The lines to repeat are those below from the one containing "Realizan primer encuentro de líderes" down to the one containing "اگست 7, 2026", both included; reproduce them exactly and nothing else.
┌─ Input data
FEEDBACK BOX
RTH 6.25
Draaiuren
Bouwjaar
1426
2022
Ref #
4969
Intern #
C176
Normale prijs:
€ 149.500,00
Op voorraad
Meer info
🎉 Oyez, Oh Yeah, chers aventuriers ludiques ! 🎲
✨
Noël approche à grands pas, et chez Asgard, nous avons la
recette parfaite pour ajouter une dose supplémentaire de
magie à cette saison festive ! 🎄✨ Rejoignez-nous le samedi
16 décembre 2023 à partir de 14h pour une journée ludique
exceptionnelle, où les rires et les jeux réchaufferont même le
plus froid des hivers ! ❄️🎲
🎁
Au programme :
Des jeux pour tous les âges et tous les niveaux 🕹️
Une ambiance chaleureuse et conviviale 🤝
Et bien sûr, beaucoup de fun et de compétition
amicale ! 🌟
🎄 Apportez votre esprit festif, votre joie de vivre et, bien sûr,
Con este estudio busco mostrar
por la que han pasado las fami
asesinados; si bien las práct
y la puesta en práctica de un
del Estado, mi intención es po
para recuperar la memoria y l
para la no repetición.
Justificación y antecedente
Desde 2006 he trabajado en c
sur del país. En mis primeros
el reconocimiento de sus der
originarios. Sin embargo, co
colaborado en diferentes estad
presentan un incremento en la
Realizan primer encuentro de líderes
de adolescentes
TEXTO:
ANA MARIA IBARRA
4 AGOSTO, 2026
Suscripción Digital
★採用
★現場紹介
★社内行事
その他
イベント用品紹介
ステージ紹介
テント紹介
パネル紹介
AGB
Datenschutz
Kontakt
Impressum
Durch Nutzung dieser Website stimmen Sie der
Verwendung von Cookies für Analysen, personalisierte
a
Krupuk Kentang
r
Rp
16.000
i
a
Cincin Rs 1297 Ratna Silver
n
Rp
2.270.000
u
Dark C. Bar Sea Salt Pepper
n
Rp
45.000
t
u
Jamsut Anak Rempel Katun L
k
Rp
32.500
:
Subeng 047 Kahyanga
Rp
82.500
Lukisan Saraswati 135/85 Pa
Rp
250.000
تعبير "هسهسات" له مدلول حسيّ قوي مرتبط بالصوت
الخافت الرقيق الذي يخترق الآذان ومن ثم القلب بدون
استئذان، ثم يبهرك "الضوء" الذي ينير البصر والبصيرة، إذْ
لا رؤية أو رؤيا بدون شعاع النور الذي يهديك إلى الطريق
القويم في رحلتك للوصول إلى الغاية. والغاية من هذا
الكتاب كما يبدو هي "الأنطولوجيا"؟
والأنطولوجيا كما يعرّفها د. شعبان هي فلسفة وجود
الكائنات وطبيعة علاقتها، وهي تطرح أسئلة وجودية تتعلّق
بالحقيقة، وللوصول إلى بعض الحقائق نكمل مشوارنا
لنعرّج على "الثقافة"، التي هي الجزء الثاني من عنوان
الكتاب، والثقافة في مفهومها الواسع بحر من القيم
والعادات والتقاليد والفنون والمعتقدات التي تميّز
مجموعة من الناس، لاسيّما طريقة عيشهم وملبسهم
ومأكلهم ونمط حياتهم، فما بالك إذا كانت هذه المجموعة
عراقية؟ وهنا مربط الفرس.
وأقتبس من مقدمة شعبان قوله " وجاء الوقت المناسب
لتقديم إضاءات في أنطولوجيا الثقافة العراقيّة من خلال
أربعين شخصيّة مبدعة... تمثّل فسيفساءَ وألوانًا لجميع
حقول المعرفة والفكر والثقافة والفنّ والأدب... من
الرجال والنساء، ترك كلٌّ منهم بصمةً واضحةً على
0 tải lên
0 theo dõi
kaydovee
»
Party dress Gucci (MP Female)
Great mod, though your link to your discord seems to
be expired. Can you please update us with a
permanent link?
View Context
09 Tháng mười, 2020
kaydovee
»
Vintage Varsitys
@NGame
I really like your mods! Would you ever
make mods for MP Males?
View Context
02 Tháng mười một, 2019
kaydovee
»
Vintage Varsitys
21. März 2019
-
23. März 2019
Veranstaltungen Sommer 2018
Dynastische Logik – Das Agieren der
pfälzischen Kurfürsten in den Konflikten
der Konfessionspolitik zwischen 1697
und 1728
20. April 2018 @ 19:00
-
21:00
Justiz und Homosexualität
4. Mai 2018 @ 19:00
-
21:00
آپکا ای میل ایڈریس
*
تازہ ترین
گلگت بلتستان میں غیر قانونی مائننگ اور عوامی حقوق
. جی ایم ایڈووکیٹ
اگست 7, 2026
└─
┌─ Input data
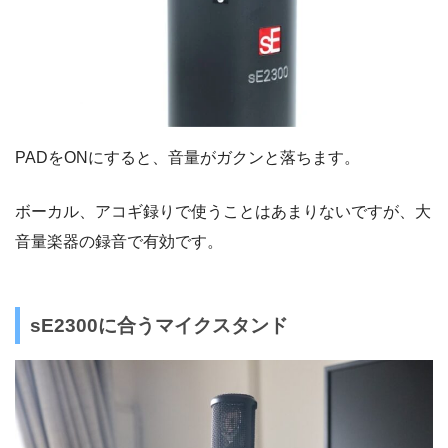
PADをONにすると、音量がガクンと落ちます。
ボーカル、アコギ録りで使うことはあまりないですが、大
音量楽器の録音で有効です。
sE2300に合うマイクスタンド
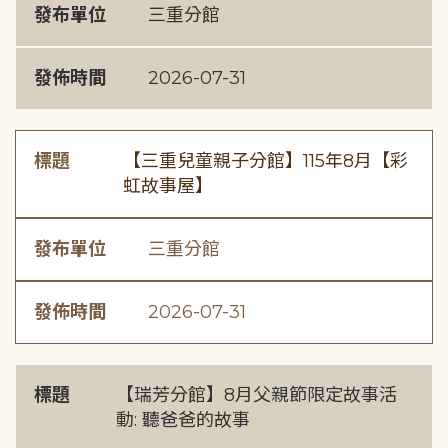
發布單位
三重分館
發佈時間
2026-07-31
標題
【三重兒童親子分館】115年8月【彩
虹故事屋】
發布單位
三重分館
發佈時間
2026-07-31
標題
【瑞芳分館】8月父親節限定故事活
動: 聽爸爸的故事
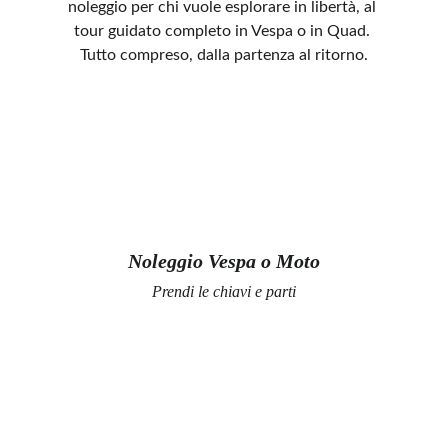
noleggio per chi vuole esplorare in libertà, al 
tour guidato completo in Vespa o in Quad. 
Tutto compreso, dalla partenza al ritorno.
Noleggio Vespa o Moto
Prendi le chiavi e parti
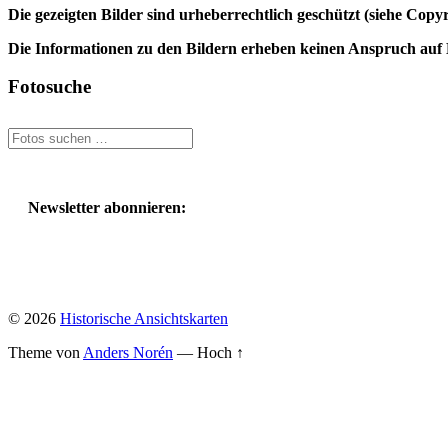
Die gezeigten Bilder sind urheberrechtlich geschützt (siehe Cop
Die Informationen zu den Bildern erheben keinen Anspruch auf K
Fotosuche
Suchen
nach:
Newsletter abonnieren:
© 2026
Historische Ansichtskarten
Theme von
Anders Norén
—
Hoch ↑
└─
┌─ Input data
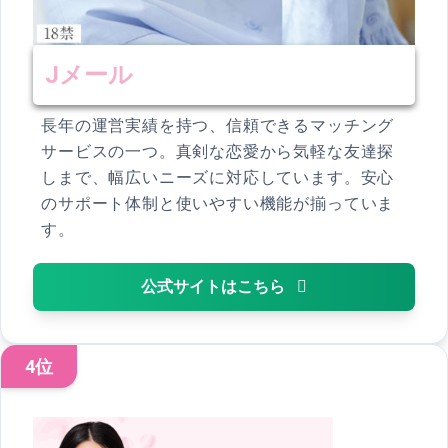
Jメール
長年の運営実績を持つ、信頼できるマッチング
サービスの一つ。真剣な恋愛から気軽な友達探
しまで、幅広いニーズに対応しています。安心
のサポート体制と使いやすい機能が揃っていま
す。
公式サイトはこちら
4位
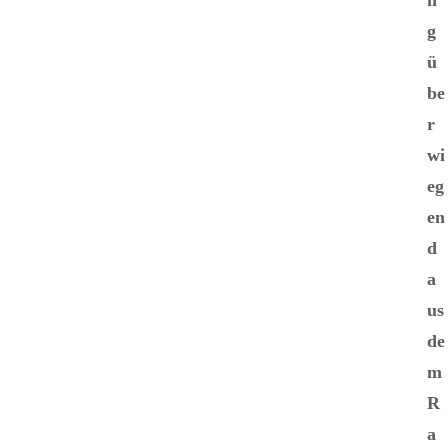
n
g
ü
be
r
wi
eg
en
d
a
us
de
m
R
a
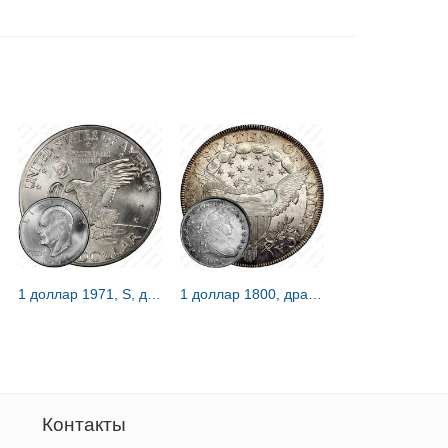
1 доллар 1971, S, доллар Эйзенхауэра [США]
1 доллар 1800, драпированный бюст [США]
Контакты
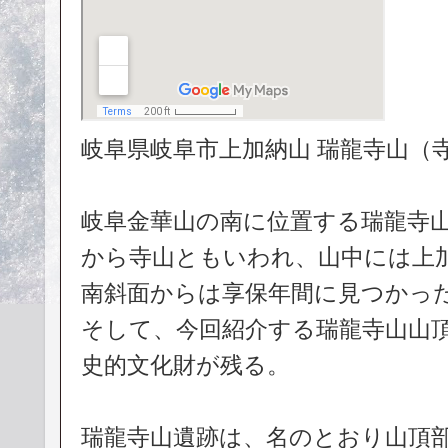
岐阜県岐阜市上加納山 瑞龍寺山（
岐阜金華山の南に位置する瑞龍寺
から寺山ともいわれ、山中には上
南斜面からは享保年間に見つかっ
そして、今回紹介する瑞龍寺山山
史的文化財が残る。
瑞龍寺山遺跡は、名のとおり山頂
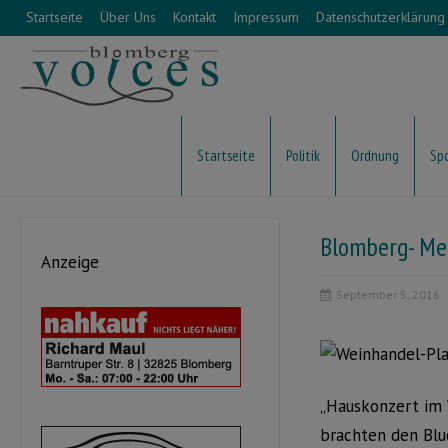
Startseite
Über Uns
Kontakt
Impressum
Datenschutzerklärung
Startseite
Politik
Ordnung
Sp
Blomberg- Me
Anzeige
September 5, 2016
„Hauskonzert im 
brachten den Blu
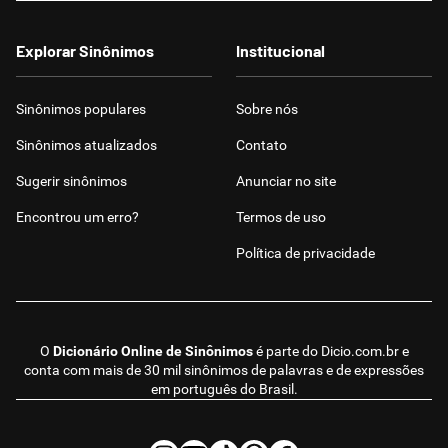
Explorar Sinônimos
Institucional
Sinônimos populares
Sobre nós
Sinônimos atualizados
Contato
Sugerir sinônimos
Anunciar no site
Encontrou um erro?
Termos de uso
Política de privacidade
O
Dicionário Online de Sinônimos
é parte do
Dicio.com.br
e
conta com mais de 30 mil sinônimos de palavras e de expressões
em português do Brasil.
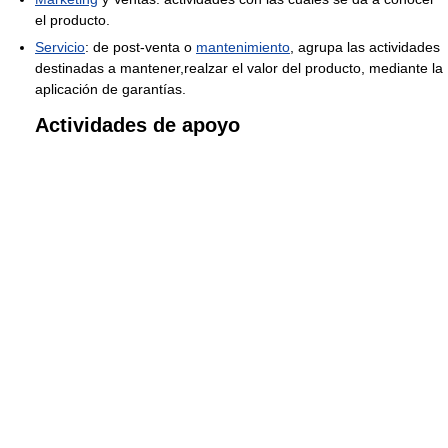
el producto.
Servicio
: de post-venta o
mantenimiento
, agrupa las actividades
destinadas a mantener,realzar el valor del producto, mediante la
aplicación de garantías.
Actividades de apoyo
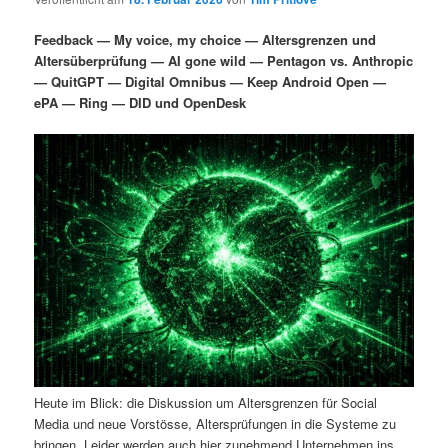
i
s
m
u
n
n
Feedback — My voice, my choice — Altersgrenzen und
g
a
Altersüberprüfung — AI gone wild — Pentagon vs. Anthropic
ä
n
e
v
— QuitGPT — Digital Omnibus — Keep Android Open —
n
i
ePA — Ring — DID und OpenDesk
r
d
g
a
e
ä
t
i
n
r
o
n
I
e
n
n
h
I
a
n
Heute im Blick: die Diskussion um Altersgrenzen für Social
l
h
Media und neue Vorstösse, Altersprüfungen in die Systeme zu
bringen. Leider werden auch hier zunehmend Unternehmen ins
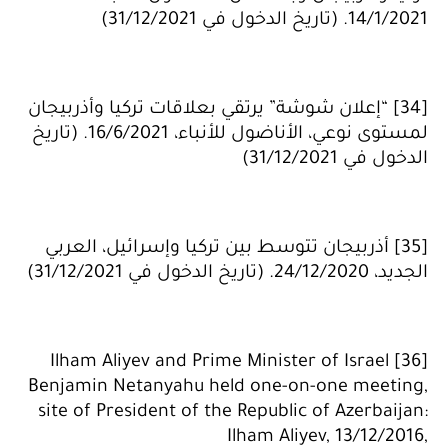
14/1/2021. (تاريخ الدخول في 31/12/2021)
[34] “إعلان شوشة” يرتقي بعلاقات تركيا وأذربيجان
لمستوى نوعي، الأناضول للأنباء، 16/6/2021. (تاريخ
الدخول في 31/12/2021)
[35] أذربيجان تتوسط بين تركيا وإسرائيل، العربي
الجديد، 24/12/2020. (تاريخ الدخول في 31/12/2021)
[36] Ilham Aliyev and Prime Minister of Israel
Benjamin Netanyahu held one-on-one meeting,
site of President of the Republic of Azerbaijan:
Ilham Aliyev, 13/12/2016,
└─
▶ **Solution for this task**
Realizan primer encuentro de líderes
de adolescentes
TEXTO:
ANA MARIA IBARRA
4 AGOSTO, 2026
Suscripción Digital
★採用
★現場紹介
★社内行事
その他
イベント用品紹介
ステージ紹介
テント紹介
パネル紹介
AGB
Datenschutz
Kontakt
Impressum
Durch Nutzung dieser Website stimmen Sie der
Verwendung von Cookies für Analysen, personalisierte
a
Krupuk Kentang
r
Rp
16.000
i
a
Cincin Rs 1297 Ratna Silver
n
Rp
2.270.000
u
Dark C. Bar Sea Salt Pepper
n
Rp
45.000
t
u
Jamsut Anak Rempel Katun L
k
Rp
32.500
:
Subeng 047 Kahyanga
Rp
82.500
Lukisan Saraswati 135/85 Pa
Rp
250.000
تعبير "هسهسات" له مدلول حسيّ قوي مرتبط بالصوت
الخافت الرقيق الذي يخترق الآذان ومن ثم القلب بدون
استئذان، ثم يبهرك "الضوء" الذي ينير البصر والبصيرة، إذْ
لا رؤية أو رؤيا بدون شعاع النور الذي يهديك إلى الطريق
القويم في رحلتك للوصول إلى الغاية. والغاية من هذا
الكتاب كما يبدو هي "الأنطولوجيا"؟
والأنطولوجيا كما يعرّفها د. شعبان هي فلسفة وجود
الكائنات وطبيعة علاقتها، وهي تطرح أسئلة وجودية تتعلّق
بالحقيقة، وللوصول إلى بعض الحقائق نكمل مشوارنا
لنعرّج على "الثقافة"، التي هي الجزء الثاني من عنوان
الكتاب، والثقافة في مفهومها الواسع بحر من القيم
والعادات والتقاليد والفنون والمعتقدات التي تميّز
مجموعة من الناس، لاسيّما طريقة عيشهم وملبسهم
ومأكلهم ونمط حياتهم، فما بالك إذا كانت هذه المجموعة
عراقية؟ وهنا مربط الفرس.
وأقتبس من مقدمة شعبان قوله " وجاء الوقت المناسب
لتقديم إضاءات في أنطولوجيا الثقافة العراقيّة من خلال
أربعين شخصيّة مبدعة... تمثّل فسيفساءَ وألوانًا لجميع
حقول المعرفة والفكر والثقافة والفنّ والأدب... من
الرجال والنساء، ترك كلٌّ منهم بصمةً واضحةً على
0 tải lên
0 theo dõi
kaydovee
»
Party dress Gucci (MP Female)
Great mod, though your link to your discord seems to
be expired. Can you please update us with a
permanent link?
View Context
09 Tháng mười, 2020
kaydovee
»
Vintage Varsitys
@NGame
I really like your mods! Would you ever
make mods for MP Males?
View Context
02 Tháng mười một, 2019
kaydovee
»
Vintage Varsitys
21. März 2019
-
23. März 2019
Veranstaltungen Sommer 2018
Dynastische Logik – Das Agieren der
pfälzischen Kurfürsten in den Konflikten
der Konfessionspolitik zwischen 1697
und 1728
20. April 2018 @ 19:00
-
21:00
Justiz und Homosexualität
4. Mai 2018 @ 19:00
-
21:00
آپکا ای میل ایڈریس
*
تازہ ترین
گلگت بلتستان میں غیر قانونی مائننگ اور عوامی حقوق
. جی ایم ایڈووکیٹ
اگست 7, 2026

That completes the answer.